Verzoeker heeft onvoldoende gedegen onderzoek gedaan naar de kans van slagen van zijn horecaonderneming en zich onvoldoende gerealiseerd dat de financiële marges benodigd voor de realisatie van een dergelijk plan te mager waren. Dit klemt temeer nu verzoeker, zo blijkt uit zijn eigen verklaring, privé geen enkele financiële buffer had. Het geldbedrag in zijn Stamrecht BV heeft hij bovendien voor vertrek naar Spanje al deels aangewend voor privé-uitgaven.
Daarnaast is de rechtbank van oordeel dat het hebben van dubbele woonlasten gedurende de maand januari 2014 door een (nog in Nederland gemaakte) verkeerde woningkeuze duidt op een niet gedegen onderzoek in dat verband.
Het feit dat verzoeker vervolgens reeds één dag na aankomst in Spanje beslist tot de aankoop van een horecapand, acht de rechtbank een overhaaste en daarmee onbezonnen stap.
De aanloopkosten in Spanje lijken verder door verzoeker te zijn onderschat. Op 8 januari 2014 heeft verzoeker naar zijn zeggen reeds een bedrag van € 9.000,- voor voldoening van diverse kosten opgenomen, welk bedrag overigens deels voor privé-uitgaven is aangewend.
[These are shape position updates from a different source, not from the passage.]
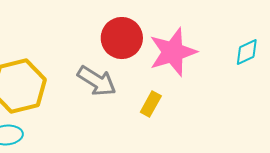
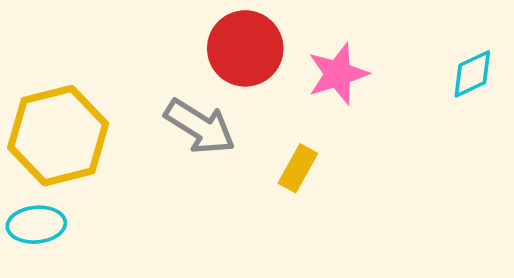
pink star: (173, 52) -> (338, 74), size x0.7

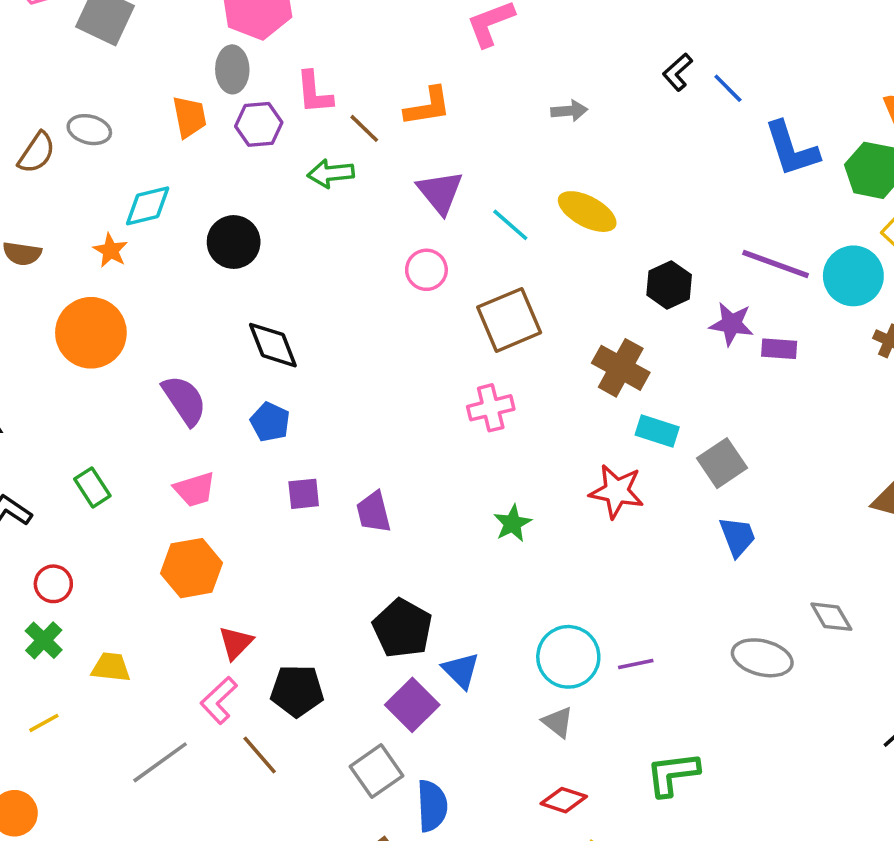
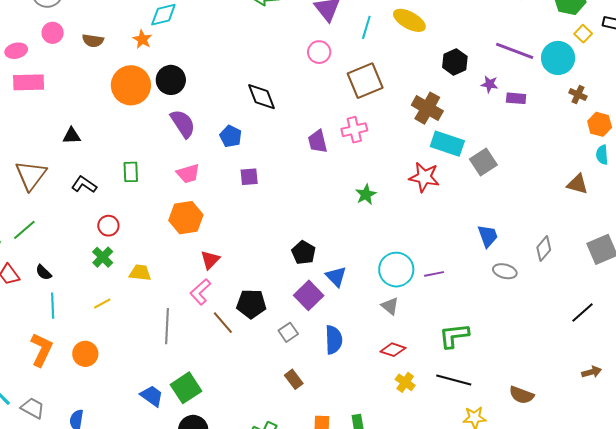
cyan line: (510, 225) -> (366, 27), turned 65
black circle: (234, 242) -> (171, 80), moved
purple star: (731, 324) -> (490, 84), size x0.7
black diamond: (273, 345) -> (262, 97), moved
cyan rectangle: (657, 431) -> (447, 144), size x1.4
green rectangle: (92, 487) -> (131, 172), turned 30
purple trapezoid: (374, 512) -> (318, 141), moved
blue trapezoid: (737, 537) -> (488, 236), moved
gray diamond: (831, 617) -> (544, 249), turned 70
black pentagon: (402, 628) -> (304, 253), size x0.7
gray ellipse: (762, 658) -> (505, 271), size x0.7
black pentagon: (297, 691) -> (251, 304), moved
gray line: (160, 762) -> (167, 326), turned -52
gray square: (376, 771) -> (288, 332), size x0.7
blue semicircle: (432, 806) -> (334, 340), moved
Eind januari 2014 volgen dan de kosten voor nog weer een andere woning, de inleg van het startkapitaal van de Spaanse vennootschap en de overnameprijs van het restaurant van
€ 29.400,-. Begin februari 2014 volgen betalingen inzake de huurkosten van het bedrijfspand, de eindfactuur van het door verzoeker ingeschakelde Spaanse advocatenkantoor, nog een storting op verzoekers privérekening in verband met huurkosten voor de eerste zes weken van 2014, en in de loop van de maand februari 2014 nog diverse aanloopkosten voor de nog te openen onderneming van ruim € 10.000,-.
Per einde februari 2014 is het saldo op de rekening van de Stamrecht BV volgens verzoeker teruggelopen naar € 95,-. Hierdoor heeft verzoeker zich genoodzaakt gezien nog een extra lening van € 5.000,- bij een vriend van zijn dochter te sluiten.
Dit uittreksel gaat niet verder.